The meetings are aimed at deepening cooperation in several fields, including water, tourism, health, energy, food and regional security. The latter covers mutual concerns over Iran's nuclear ambitions and dialogue over the unresolved issue of the occupation of Palestinian land.
Speaking to reporters Israel's Foreign Ministry Deputy Director-General Oded Joseph, who heads the Middle East and Peace Process Divisions, said: "One of the topics they will discuss is a regional security architecture."
"It's an important event" and a cornerstone for future cooperation, Joseph said, confirming that Iran will be one of the topics that will be raised.
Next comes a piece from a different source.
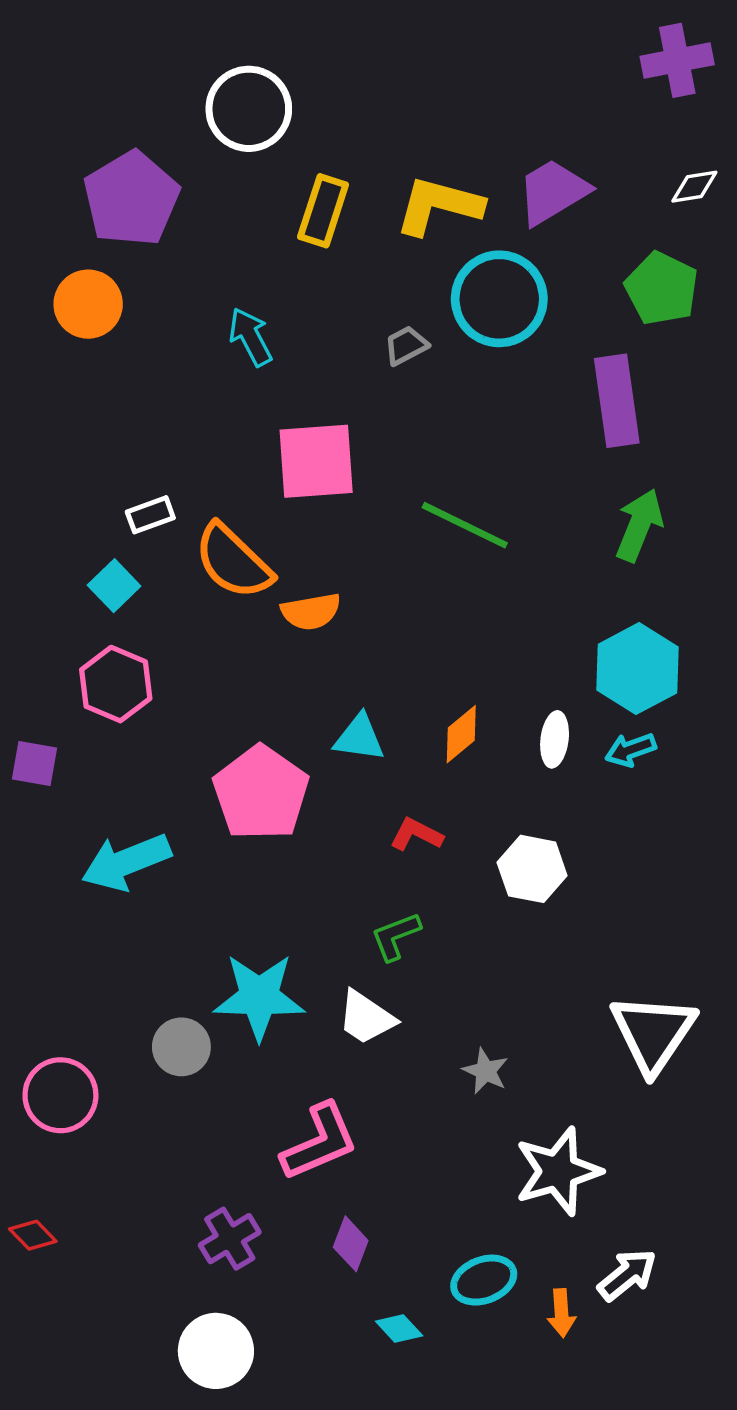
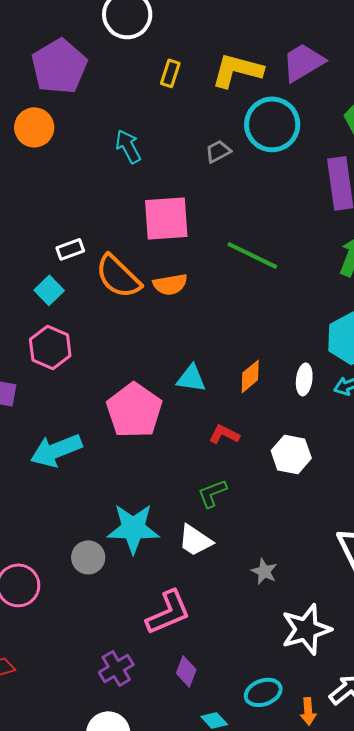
yellow rectangle: (323, 211) -> (170, 73), size x0.7
orange semicircle: (311, 612) -> (170, 284), moved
Israel's Foreign Ministry also said: "[The Negev Summit Steering Committee]… will also serve as a milestone ahead of the US President's expected visit to the Middle East."
President Joe Biden's visit to the Middle East is scheduled for 13-16 July, starting with Israel, including stops in the occupied West Bank and the stalled but much anticipated visit to Saudi Arabia amid speculation that the Biden administration will push Riyadh to enter normalisation agreements with Tel Aviv.